▸ Instructions to follow:
All lines below are to be output exactly as they stand.
Task inputs below:
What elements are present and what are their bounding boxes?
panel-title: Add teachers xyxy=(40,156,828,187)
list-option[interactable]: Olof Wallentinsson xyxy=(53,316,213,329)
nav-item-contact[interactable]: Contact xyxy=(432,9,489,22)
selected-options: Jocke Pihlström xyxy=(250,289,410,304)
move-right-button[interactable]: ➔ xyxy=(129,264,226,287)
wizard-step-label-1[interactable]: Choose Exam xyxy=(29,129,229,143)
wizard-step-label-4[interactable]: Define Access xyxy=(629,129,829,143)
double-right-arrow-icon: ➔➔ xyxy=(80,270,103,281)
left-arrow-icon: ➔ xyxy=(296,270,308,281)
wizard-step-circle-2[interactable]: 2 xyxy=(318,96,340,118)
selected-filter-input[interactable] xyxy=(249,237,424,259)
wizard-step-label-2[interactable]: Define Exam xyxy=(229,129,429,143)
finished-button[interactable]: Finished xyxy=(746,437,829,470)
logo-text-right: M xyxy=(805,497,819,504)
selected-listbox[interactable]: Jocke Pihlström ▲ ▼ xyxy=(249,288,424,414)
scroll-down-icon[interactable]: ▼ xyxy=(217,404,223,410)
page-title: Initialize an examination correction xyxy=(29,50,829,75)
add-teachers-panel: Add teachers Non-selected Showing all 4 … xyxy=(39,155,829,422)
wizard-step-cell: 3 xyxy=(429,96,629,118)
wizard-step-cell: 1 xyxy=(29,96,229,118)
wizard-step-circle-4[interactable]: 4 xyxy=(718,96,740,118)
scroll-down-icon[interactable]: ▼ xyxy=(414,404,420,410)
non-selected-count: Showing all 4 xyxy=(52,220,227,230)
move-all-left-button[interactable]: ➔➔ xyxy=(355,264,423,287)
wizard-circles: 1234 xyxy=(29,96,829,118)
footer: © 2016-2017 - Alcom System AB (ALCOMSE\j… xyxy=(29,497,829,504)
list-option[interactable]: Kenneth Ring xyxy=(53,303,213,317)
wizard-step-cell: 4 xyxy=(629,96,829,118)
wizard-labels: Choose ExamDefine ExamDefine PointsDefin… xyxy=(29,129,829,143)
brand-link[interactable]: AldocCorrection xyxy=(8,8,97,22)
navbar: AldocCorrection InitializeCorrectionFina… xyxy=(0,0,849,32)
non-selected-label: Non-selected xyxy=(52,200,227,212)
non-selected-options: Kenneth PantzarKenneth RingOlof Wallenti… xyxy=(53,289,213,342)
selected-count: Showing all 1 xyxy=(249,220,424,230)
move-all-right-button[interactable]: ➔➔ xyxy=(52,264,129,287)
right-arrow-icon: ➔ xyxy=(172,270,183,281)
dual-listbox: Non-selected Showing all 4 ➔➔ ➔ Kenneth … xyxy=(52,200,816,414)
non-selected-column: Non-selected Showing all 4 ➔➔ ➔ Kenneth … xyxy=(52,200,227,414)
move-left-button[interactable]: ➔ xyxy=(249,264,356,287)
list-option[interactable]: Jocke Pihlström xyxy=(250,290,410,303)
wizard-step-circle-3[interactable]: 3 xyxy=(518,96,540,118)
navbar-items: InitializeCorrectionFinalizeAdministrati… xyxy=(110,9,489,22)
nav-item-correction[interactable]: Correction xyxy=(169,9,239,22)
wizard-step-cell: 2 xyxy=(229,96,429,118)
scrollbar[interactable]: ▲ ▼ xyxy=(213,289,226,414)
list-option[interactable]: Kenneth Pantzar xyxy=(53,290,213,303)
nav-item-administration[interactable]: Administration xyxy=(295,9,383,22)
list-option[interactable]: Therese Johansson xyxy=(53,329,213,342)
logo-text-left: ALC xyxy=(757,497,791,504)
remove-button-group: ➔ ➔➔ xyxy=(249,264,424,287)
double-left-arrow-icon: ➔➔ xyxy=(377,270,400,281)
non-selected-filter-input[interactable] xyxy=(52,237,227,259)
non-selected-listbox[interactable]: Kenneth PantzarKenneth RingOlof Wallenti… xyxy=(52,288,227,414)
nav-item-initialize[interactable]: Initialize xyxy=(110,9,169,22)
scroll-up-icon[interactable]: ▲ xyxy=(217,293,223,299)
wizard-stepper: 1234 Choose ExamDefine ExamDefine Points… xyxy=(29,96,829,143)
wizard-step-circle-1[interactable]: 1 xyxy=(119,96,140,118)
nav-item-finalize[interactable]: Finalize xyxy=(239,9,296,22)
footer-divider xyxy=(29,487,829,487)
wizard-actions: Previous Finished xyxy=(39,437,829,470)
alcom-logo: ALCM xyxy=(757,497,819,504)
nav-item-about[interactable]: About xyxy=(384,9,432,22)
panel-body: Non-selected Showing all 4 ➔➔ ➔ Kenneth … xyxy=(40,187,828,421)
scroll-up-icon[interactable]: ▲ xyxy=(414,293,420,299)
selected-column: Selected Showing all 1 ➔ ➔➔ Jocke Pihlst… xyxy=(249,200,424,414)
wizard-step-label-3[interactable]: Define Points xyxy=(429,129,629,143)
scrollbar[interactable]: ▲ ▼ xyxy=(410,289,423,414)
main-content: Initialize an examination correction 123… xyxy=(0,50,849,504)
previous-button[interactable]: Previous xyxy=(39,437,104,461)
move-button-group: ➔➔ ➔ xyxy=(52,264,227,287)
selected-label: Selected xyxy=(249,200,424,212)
End of Task inputs.
▸ Completed task:
What elements are present and what are their bounding boxes?
panel-title: Add teachers xyxy=(40,156,828,187)
list-option[interactable]: Olof Wallentinsson xyxy=(53,316,213,329)
nav-item-contact[interactable]: Contact xyxy=(432,9,489,22)
selected-options: Jocke Pihlström xyxy=(250,289,410,304)
move-right-button[interactable]: ➔ xyxy=(129,264,226,287)
wizard-step-label-1[interactable]: Choose Exam xyxy=(29,129,229,143)
wizard-step-label-4[interactable]: Define Access xyxy=(629,129,829,143)
double-right-arrow-icon: ➔➔ xyxy=(80,270,103,281)
left-arrow-icon: ➔ xyxy=(296,270,308,281)
wizard-step-circle-2[interactable]: 2 xyxy=(318,96,340,118)
selected-filter-input[interactable] xyxy=(249,237,424,259)
wizard-step-label-2[interactable]: Define Exam xyxy=(229,129,429,143)
finished-button[interactable]: Finished xyxy=(746,437,829,470)
logo-text-right: M xyxy=(805,497,819,504)
selected-listbox[interactable]: Jocke Pihlström ▲ ▼ xyxy=(249,288,424,414)
scroll-down-icon[interactable]: ▼ xyxy=(217,404,223,410)
page-title: Initialize an examination correction xyxy=(29,50,829,75)
add-teachers-panel: Add teachers Non-selected Showing all 4 … xyxy=(39,155,829,422)
wizard-step-cell: 3 xyxy=(429,96,629,118)
wizard-step-cell: 1 xyxy=(29,96,229,118)
wizard-step-circle-4[interactable]: 4 xyxy=(718,96,740,118)
scroll-down-icon[interactable]: ▼ xyxy=(414,404,420,410)
non-selected-count: Showing all 4 xyxy=(52,220,227,230)
move-all-left-button[interactable]: ➔➔ xyxy=(355,264,423,287)
wizard-circles: 1234 xyxy=(29,96,829,118)
footer: © 2016-2017 - Alcom System AB (ALCOMSE\j… xyxy=(29,497,829,504)
list-option[interactable]: Kenneth Ring xyxy=(53,303,213,317)
wizard-step-cell: 4 xyxy=(629,96,829,118)
wizard-labels: Choose ExamDefine ExamDefine PointsDefin… xyxy=(29,129,829,143)
brand-link[interactable]: AldocCorrection xyxy=(8,8,97,22)
navbar: AldocCorrection InitializeCorrectionFina… xyxy=(0,0,849,32)
non-selected-label: Non-selected xyxy=(52,200,227,212)
non-selected-options: Kenneth PantzarKenneth RingOlof Wallenti… xyxy=(53,289,213,342)
selected-count: Showing all 1 xyxy=(249,220,424,230)
move-all-right-button[interactable]: ➔➔ xyxy=(52,264,129,287)
right-arrow-icon: ➔ xyxy=(172,270,183,281)
dual-listbox: Non-selected Showing all 4 ➔➔ ➔ Kenneth … xyxy=(52,200,816,414)
non-selected-column: Non-selected Showing all 4 ➔➔ ➔ Kenneth … xyxy=(52,200,227,414)
move-left-button[interactable]: ➔ xyxy=(249,264,356,287)
list-option[interactable]: Jocke Pihlström xyxy=(250,290,410,303)
wizard-step-circle-3[interactable]: 3 xyxy=(518,96,540,118)
navbar-items: InitializeCorrectionFinalizeAdministrati… xyxy=(110,9,489,22)
nav-item-correction[interactable]: Correction xyxy=(169,9,239,22)
wizard-step-cell: 2 xyxy=(229,96,429,118)
scrollbar[interactable]: ▲ ▼ xyxy=(213,289,226,414)
list-option[interactable]: Kenneth Pantzar xyxy=(53,290,213,303)
nav-item-administration[interactable]: Administration xyxy=(295,9,383,22)
list-option[interactable]: Therese Johansson xyxy=(53,329,213,342)
logo-text-left: ALC xyxy=(757,497,791,504)
remove-button-group: ➔ ➔➔ xyxy=(249,264,424,287)
double-left-arrow-icon: ➔➔ xyxy=(377,270,400,281)
non-selected-filter-input[interactable] xyxy=(52,237,227,259)
non-selected-listbox[interactable]: Kenneth PantzarKenneth RingOlof Wallenti… xyxy=(52,288,227,414)
nav-item-initialize[interactable]: Initialize xyxy=(110,9,169,22)
scroll-up-icon[interactable]: ▲ xyxy=(217,293,223,299)
wizard-stepper: 1234 Choose ExamDefine ExamDefine Points… xyxy=(29,96,829,143)
wizard-step-circle-1[interactable]: 1 xyxy=(119,96,140,118)
nav-item-finalize[interactable]: Finalize xyxy=(239,9,296,22)
footer-divider xyxy=(29,487,829,487)
wizard-actions: Previous Finished xyxy=(39,437,829,470)
alcom-logo: ALCM xyxy=(757,497,819,504)
nav-item-about[interactable]: About xyxy=(384,9,432,22)
panel-body: Non-selected Showing all 4 ➔➔ ➔ Kenneth … xyxy=(40,187,828,421)
scroll-up-icon[interactable]: ▲ xyxy=(414,293,420,299)
selected-column: Selected Showing all 1 ➔ ➔➔ Jocke Pihlst… xyxy=(249,200,424,414)
wizard-step-label-3[interactable]: Define Points xyxy=(429,129,629,143)
scrollbar[interactable]: ▲ ▼ xyxy=(410,289,423,414)
main-content: Initialize an examination correction 123… xyxy=(0,50,849,504)
previous-button[interactable]: Previous xyxy=(39,437,104,461)
move-button-group: ➔➔ ➔ xyxy=(52,264,227,287)
selected-label: Selected xyxy=(249,200,424,212)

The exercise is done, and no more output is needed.